ARTICLE | doi:10.20944/preprints202010.0449.v1
Subject: Biology, Anatomy & Morphology Keywords: comparative genomics; plant-parasitic nematodes; phylogenomics; parasite-specific genes; pest control; de novo gene birth; horizontal gene transfers
Online: 22 October 2020 (09:01:30 CEST)
Plant-parasitic nematodes cause expressive annual yield losses to worldwide agricultural production. Most cultivated plants have no known resistance against nematodes and the few bearing a resistance gene can be overcome by certain species. The chemical methods that have been deployed to control nematodes were largely banned from use due to their poor specificity and high toxicity. Hence, there is an urgent need for the development of cleaner and more specific control methods.
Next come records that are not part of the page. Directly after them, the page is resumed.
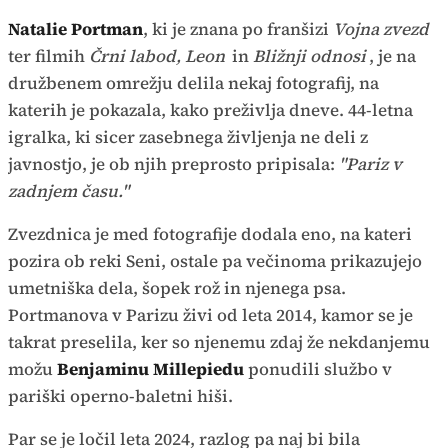
Natalie Portman
, ki je znana po franšizi
Vojna zvezd
ter filmih
Črni labod, Leon
in
Bližnji odnosi
, je na
družbenem omrežju delila nekaj fotografij, na
katerih je pokazala, kako preživlja dneve. 44-letna
igralka, ki sicer zasebnega življenja ne deli z
javnostjo, je ob njih preprosto pripisala:
"Pariz v
zadnjem času."
Zvezdnica je med fotografije dodala eno, na kateri
pozira ob reki Seni, ostale pa večinoma prikazujejo
umetniška dela, šopek rož in njenega psa.
Portmanova v Parizu živi od leta 2014, kamor se je
takrat preselila, ker so njenemu zdaj že nekdanjemu
možu
Benjaminu Millepiedu
ponudili službo v
pariški operno-baletni hiši.
Par se je ločil leta 2024, razlog pa naj bi bila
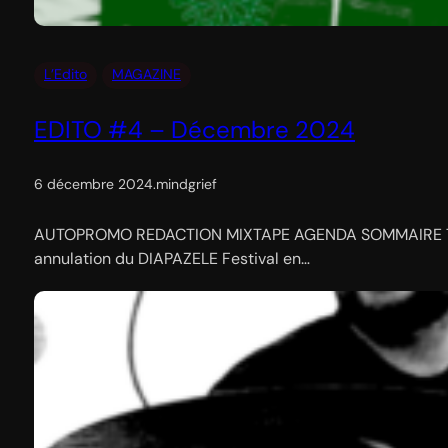
L’Edito
MAGAZINE
EDITO #4 – Décembre 2024
6 décembre 2024
.
mindgrief
AUTOPROMO REDACTION MIXTAPE AGENDA SOMMAIRE Tout acco
annulation du DIAPAZELE Festival en…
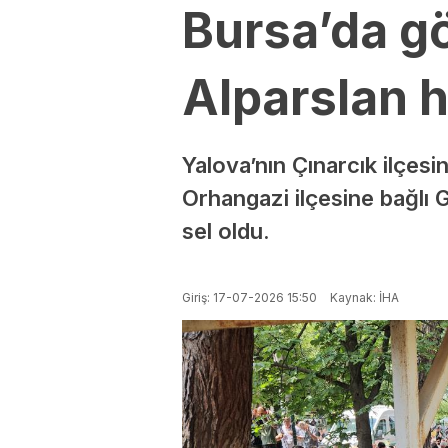
Bursa’da gö
Alparslan 
Yalova’nın Çınarcık ilçes
Orhangazi ilçesine bağlı 
sel oldu.
Giriş: 17-07-2026 15:50
Kaynak: İHA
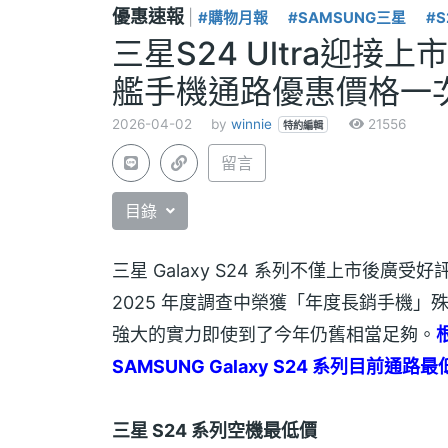
優惠速報
|
#購物月報
#SAMSUNG三星
#S
三星S24 Ultra迎接
艦手機通路優惠價格一次看
2026-04-02
by
winnie
21556
特約編輯
留言
目錄
三星 Galaxy S24 系列不僅上市後廣受
2025 年度調查中榮獲「年度長銷手機」殊榮
強大的實力即使到了今年仍舊相當足夠。
SAMSUNG Galaxy S24 系列目前通
三星 S24 系列空機最低價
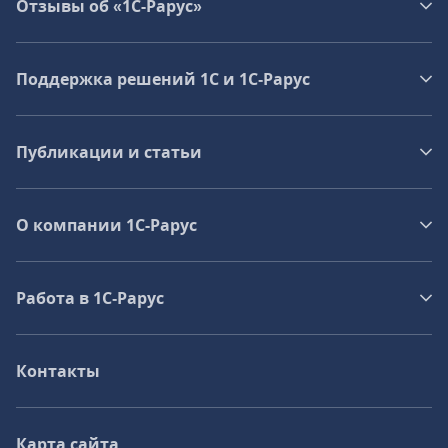
Отзывы об «1С-Рарус»
Поддержка решений 1С и 1С‑Рарус
Публикации и статьи
О компании 1C-Рарус
Работа в 1С‑Рарус
Контакты
Карта сайта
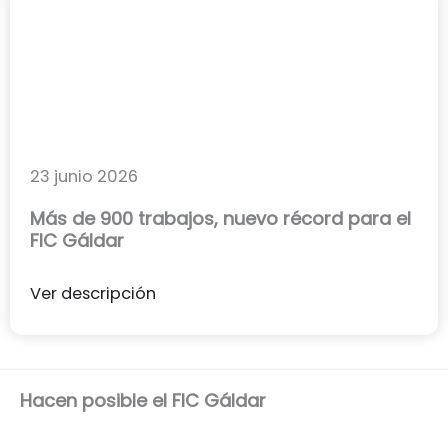
23 junio 2026
Más de 900 trabajos, nuevo récord para el
FIC Gáldar
Ver descripción
Hacen posible el FIC Gáldar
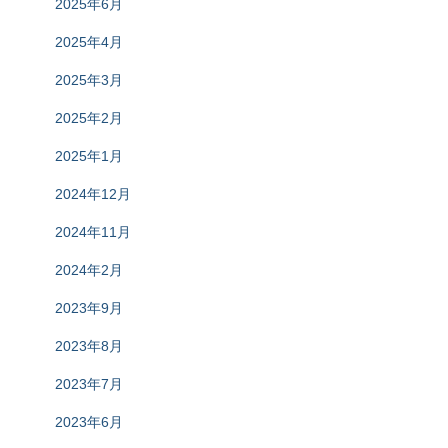
2025年6月
2025年4月
2025年3月
2025年2月
2025年1月
2024年12月
2024年11月
2024年2月
2023年9月
2023年8月
2023年7月
2023年6月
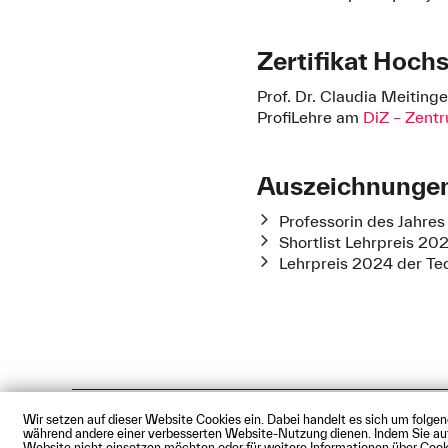
Zertifikat Hoch
Prof. Dr. Claudia Meitinge
ProfiLehre am
DiZ – Zent
Auszeichnunge
Professorin des Jahre
Shortlist Lehrpreis 2
Lehrpreis 2024 der Te
Wir setzen auf dieser Website Cookies ein. Dabei handelt es sich um folge
Impressum
Datenschutz
Cookie
während andere einer verbesserten Website-Nutzung dienen. Indem Sie auf d
© Technische Hochschule Augsbu
Website nicht einsetzen möchten oder für weitere Informationen über Cooki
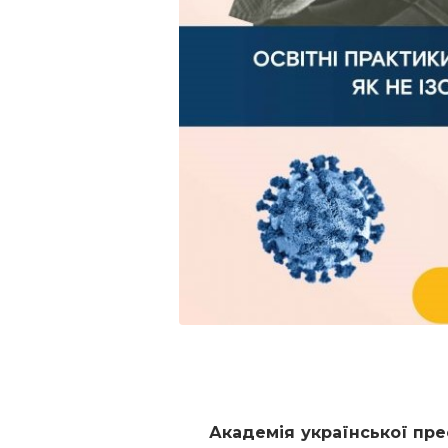
Академія української пре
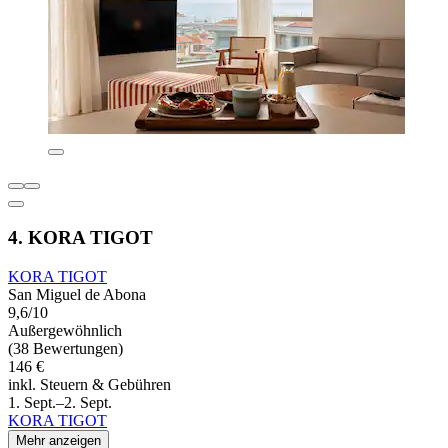
4. KORA TIGOT
KORA TIGOT
San Miguel de Abona
9,6/10
Außergewöhnlich
(38 Bewertungen)
146 €
inkl. Steuern & Gebühren
1. Sept.–2. Sept.
KORA TIGOT
Mehr anzeigen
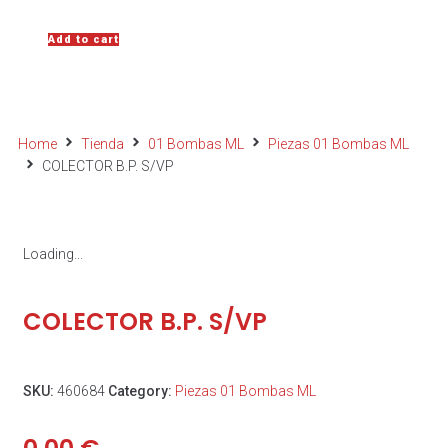
Add to cart
Home
Tienda
01 Bombas ML
Piezas 01 Bombas ML
COLECTOR B.P. S/VP
Loading...
COLECTOR B.P. S/VP
SKU:
460684
Category:
Piezas 01 Bombas ML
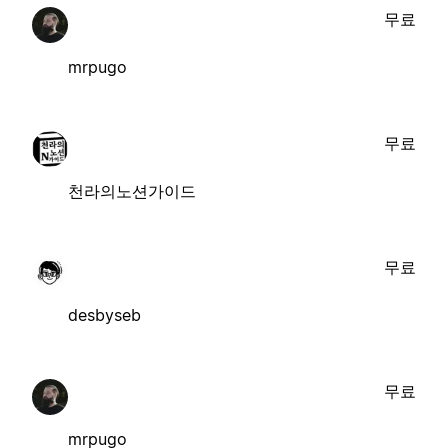
무료
mrpugo
무료
천라의노션가이드
무료
desbyseb
무료
mrpugo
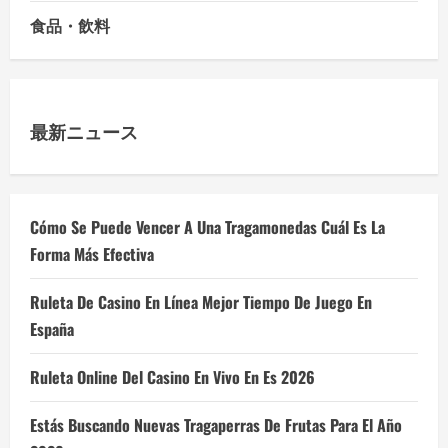
食品・飲料
最新ニュース
Cómo Se Puede Vencer A Una Tragamonedas Cuál Es La
Forma Más Efectiva
Ruleta De Casino En Línea Mejor Tiempo De Juego En
España
Ruleta Online Del Casino En Vivo En Es 2026
Estás Buscando Nuevas Tragaperras De Frutas Para El Año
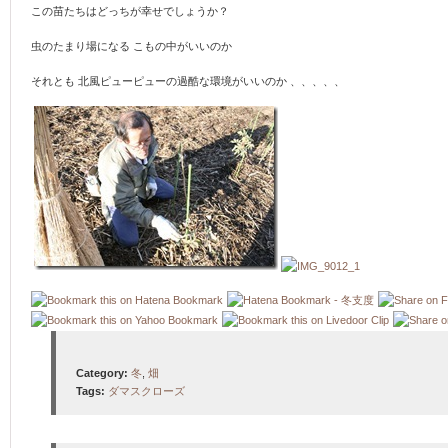
この苗たちはどっちが幸せでしょうか？
虫のたまり場になる こもの中がいいのか
それとも 北風ピューピューの過酷な環境がいいのか 、、、、、
Category:
冬
,
畑
Tags:
ダマスクローズ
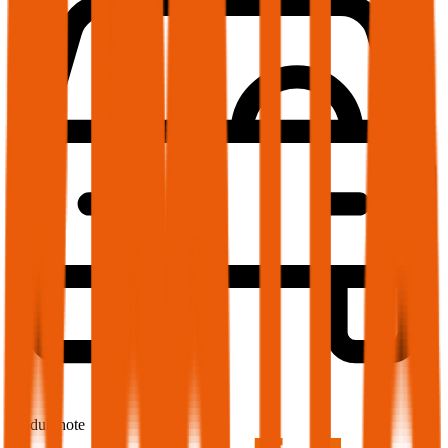
1,7
Produktnote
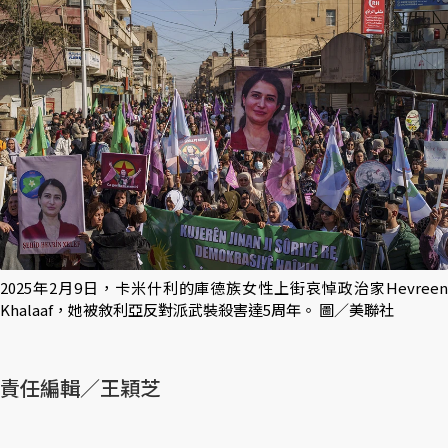
2025年2月9日，卡米什利的庫德族女性上街哀悼政治家Hevreen
Khalaaf，她被敘利亞反對派武裝殺害達5周年。 圖／美聯社
責任編輯／王穎芝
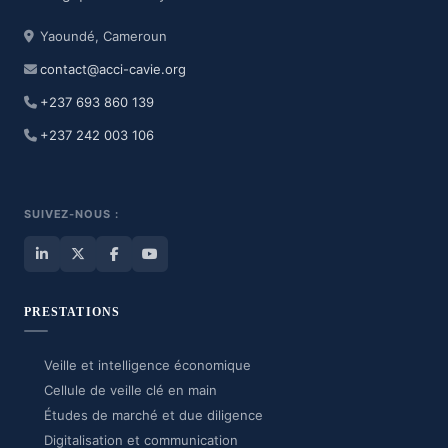
Yaoundé, Cameroun
contact@acci-cavie.org
+237 693 860 139
+237 242 003 106
SUIVEZ-NOUS :
PRESTATIONS
Veille et intelligence économique
Cellule de veille clé en main
Études de marché et due diligence
Digitalisation et communication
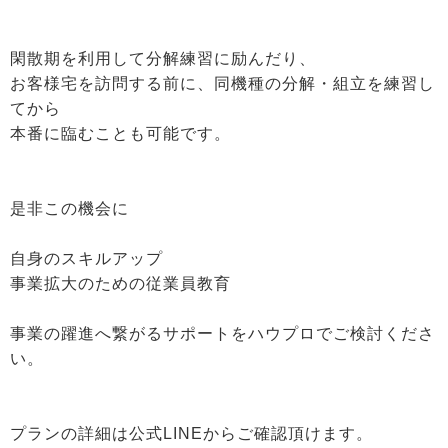
閑散期を利用して分解練習に励んだり、
お客様宅を訪問する前に、同機種の分解・組立を練習し
てから
本番に臨むことも可能です。
是非この機会に
自身のスキルアップ
事業拡大のための従業員教育
事業の躍進へ繋がるサポートをハウプロでご検討くださ
い。
プランの詳細は公式LINEからご確認頂けます。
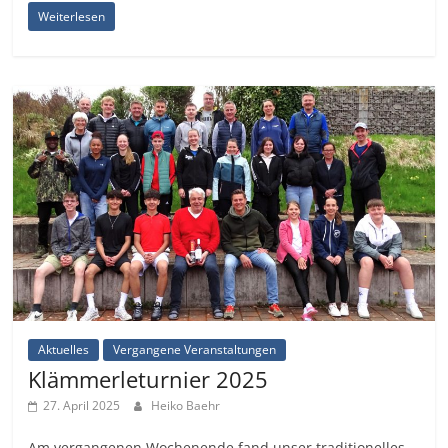
Weiterlesen
Aktuelles
Vergangene Veranstaltungen
Klämmerleturnier 2025
27. April 2025
Heiko Baehr
Am vergangenen Wochenende fand unser traditionelles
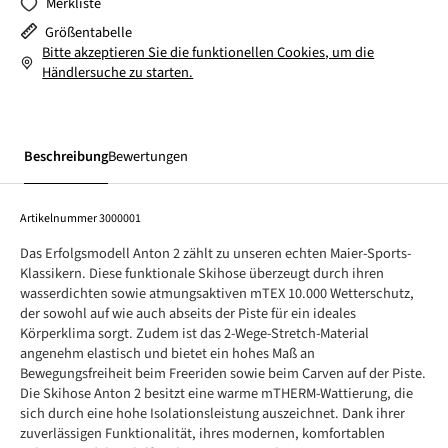
Merkliste
Größentabelle
Bitte akzeptieren Sie die funktionellen Cookies, um die
Händlersuche zu starten.
Beschreibung
Bewertungen
Artikelnummer
3000001
Das Erfolgsmodell Anton 2 zählt zu unseren echten Maier-Sports-
Klassikern. Diese funktionale Skihose überzeugt durch ihren
wasserdichten sowie atmungsaktiven mTEX 10.000 Wetterschutz,
der sowohl auf wie auch abseits der Piste für ein ideales
Körperklima sorgt. Zudem ist das 2-Wege-Stretch-Material
angenehm elastisch und bietet ein hohes Maß an
Bewegungsfreiheit beim Freeriden sowie beim Carven auf der Piste.
Die Skihose Anton 2 besitzt eine warme mTHERM-Wattierung, die
sich durch eine hohe Isolationsleistung auszeichnet. Dank ihrer
zuverlässigen Funktionalität, ihres modernen, komfortablen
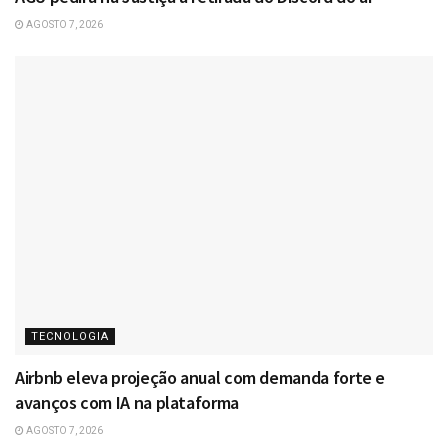
AGOSTO 7, 2026
TECNOLOGIA
Airbnb eleva projeção anual com demanda forte e
avanços com IA na plataforma
AGOSTO 7, 2026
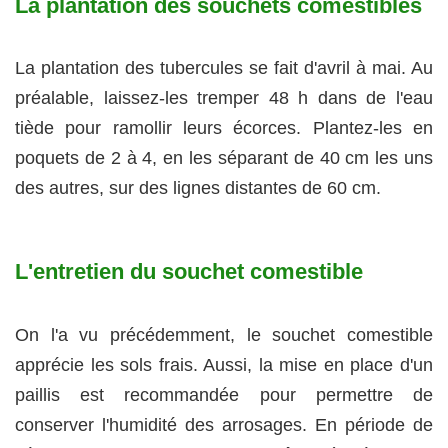
La plantation des souchets comestibles
La plantation des tubercules se fait d'avril à mai. Au
préalable, laissez-les tremper 48 h dans de l'eau
tiède pour ramollir leurs écorces. Plantez-les en
poquets de 2 à 4, en les séparant de 40 cm les uns
des autres, sur des lignes distantes de 60 cm.
L'entretien du souchet comestible
On l'a vu précédemment, le souchet comestible
apprécie les sols frais. Aussi, la mise en place d'un
paillis est recommandée pour permettre de
conserver l'humidité des arrosages. En période de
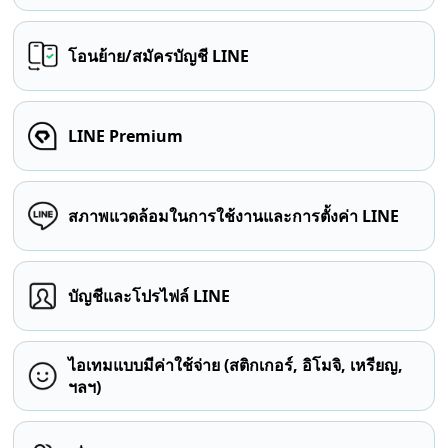
โอนย้าย/สมัครบัญชี LINE
LINE Premium
สภาพแวดล้อมในการใช้งานและการตั้งค่า LINE
บัญชีและโปรไฟล์ LINE
ไอเทมแบบมีค่าใช้จ่าย (สติกเกอร์, อิโมจิ, เหรียญ,
ฯลฯ)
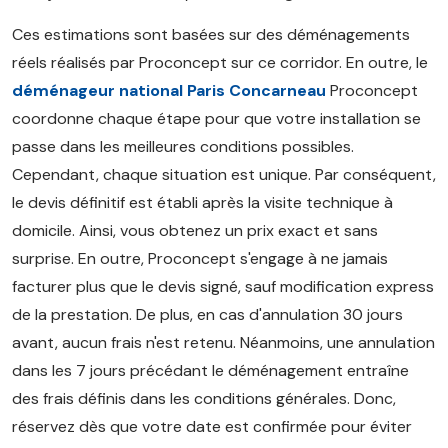
Ces estimations sont basées sur des déménagements
réels réalisés par Proconcept sur ce corridor. En outre, le
déménageur national Paris Concarneau
Proconcept
coordonne chaque étape pour que votre installation se
passe dans les meilleures conditions possibles.
Cependant, chaque situation est unique. Par conséquent,
le devis définitif est établi après la visite technique à
domicile. Ainsi, vous obtenez un prix exact et sans
surprise. En outre, Proconcept s'engage à ne jamais
facturer plus que le devis signé, sauf modification express
de la prestation. De plus, en cas d'annulation 30 jours
avant, aucun frais n'est retenu. Néanmoins, une annulation
dans les 7 jours précédant le déménagement entraîne
des frais définis dans les conditions générales. Donc,
réservez dès que votre date est confirmée pour éviter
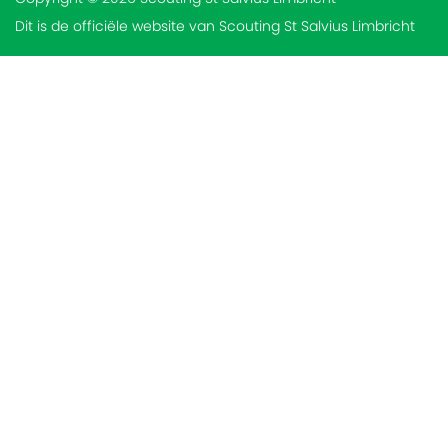
Dit is de officiële website van Scouting St Salvius Limbricht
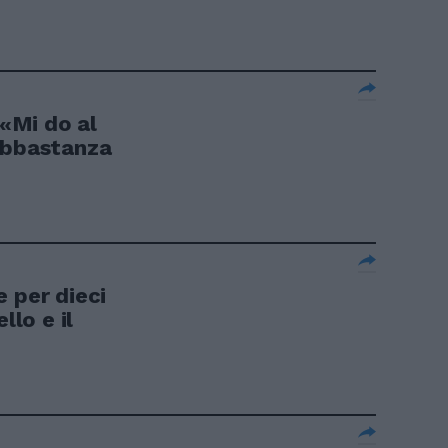
 «Mi do al
abbastanza
 per dieci
llo e il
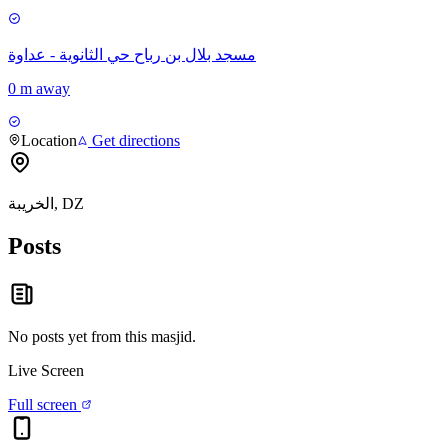
مسجد بلال بن رباح حي الثانوية - عداوة
0 m away
Location
Get directions
الخريبة, DZ
Posts
No posts yet from this
masjid
.
Live Screen
Full screen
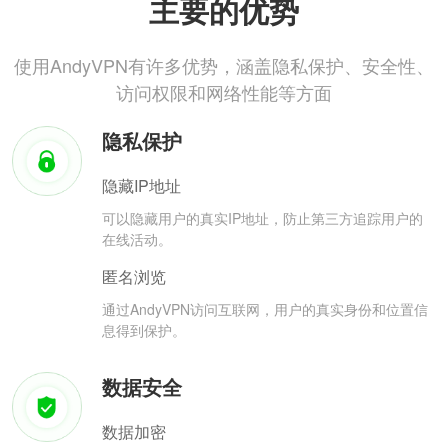
主要的优势
使用AndyVPN有许多优势，涵盖隐私保护、安全性、
访问权限和网络性能等方面
隐私保护
隐藏IP地址
可以隐藏用户的真实IP地址，防止第三方追踪用户的
在线活动。
匿名浏览
通过AndyVPN访问互联网，用户的真实身份和位置信
息得到保护。
数据安全
数据加密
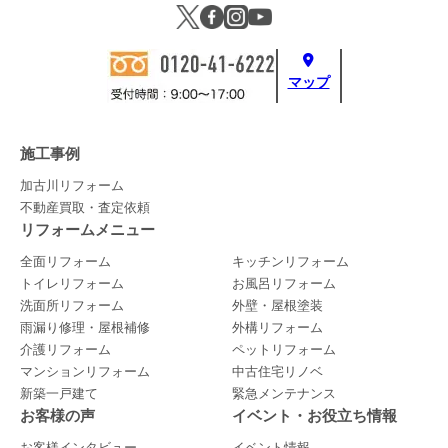
マップ
施工事例
加古川リフォーム
不動産買取・査定依頼
リフォームメニュー
全面リフォーム
キッチンリフォーム
トイレリフォーム
お風呂リフォーム
洗面所リフォーム
外壁・屋根塗装
雨漏り修理・屋根補修
外構リフォーム
介護リフォーム
ペットリフォーム
マンションリフォーム
中古住宅リノベ
新築一戸建て
緊急メンテナンス
お客様の声
イベント・お役立ち情報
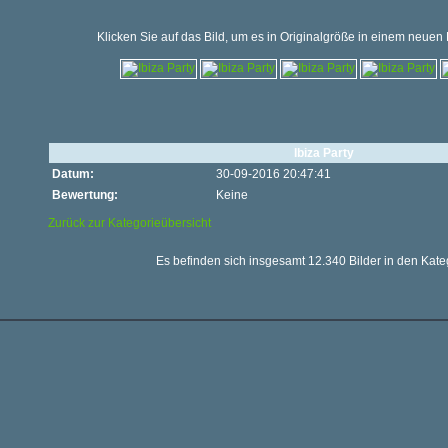
Klicken Sie auf das Bild, um es in Originalgröße in einem neuen
Ibiza Party
Datum:
30-09-2016 20:47:41
Bewertung:
Keine
Zurück zur Kategorieübersicht
Es befinden sich insgesamt 12.340 Bilder in den Kate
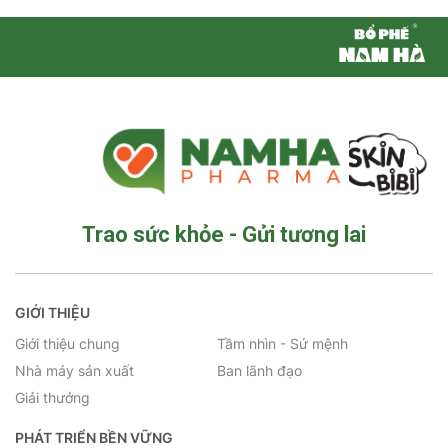
Trao sức khỏe - Gửi tương lai
GIỚI THIỆU
Giới thiệu chung
Tầm nhìn - Sứ mệnh
Nhà máy sản xuất
Ban lãnh đạo
Giải thưởng
PHÁT TRIỂN BỀN VỮNG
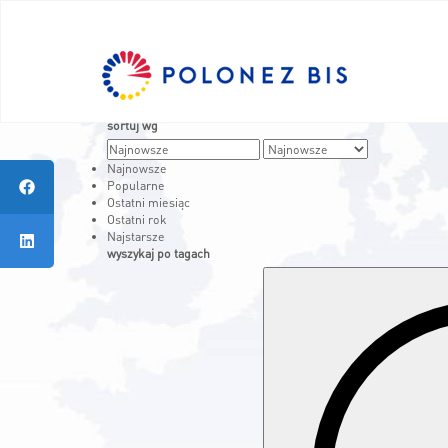
A
A-
A+
EN
sortuj wg
Aktualności
Najnowsze
Program
Popularne
Ostatni miesiąc
Fellows
Ostatni rok
Projekty
Najstarsze
wyszykaj po tagach
KONKURSY
Kontakt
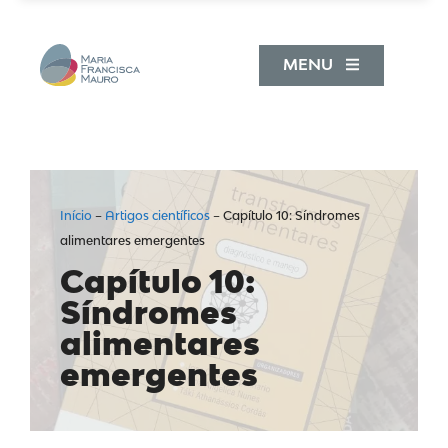
MENU
Início
–
Artigos científicos
–
Capítulo 10: Síndromes
alimentares emergentes
Capítulo 10:
Síndromes
alimentares
emergentes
Recent advances in nematode genomics, including in phytoparasitic species, provide an unprecedented opportunity to identify genes and functions specific to these pests. Using phylogenomics, we compared 61 nematode genomes, including 16 for plant-parasitic species and identified more than 24,000 protein families specific to these parasites. In the genome of Meloidogyne incognita, one of the most devastating plant parasites, we found ca. 10,000 proteins with orthologs restricted only to phytoparasitic species and no further homology in protein databases. Among these phytoparasites-specific proteins, ca. 1,000 shared the same properties as known secreted effectors involved in essential parasitic functions. Of those, 68 were novel and showed strong expression during the endophytic phase of the nematode life cycle, based on both RNA-seq and RT-qPCR analyses. Besides effector candidates, transcription-related and neuro-perception functions were enriched in phytoparasites-specific proteins, revealing interesting targets for nematode control methods. This phylogenomics analysis, constitutes an unprecedented resource for the further understanding of the genetic basis of nematode adaptation to phytoparasitism and for the development of more efficient control methods.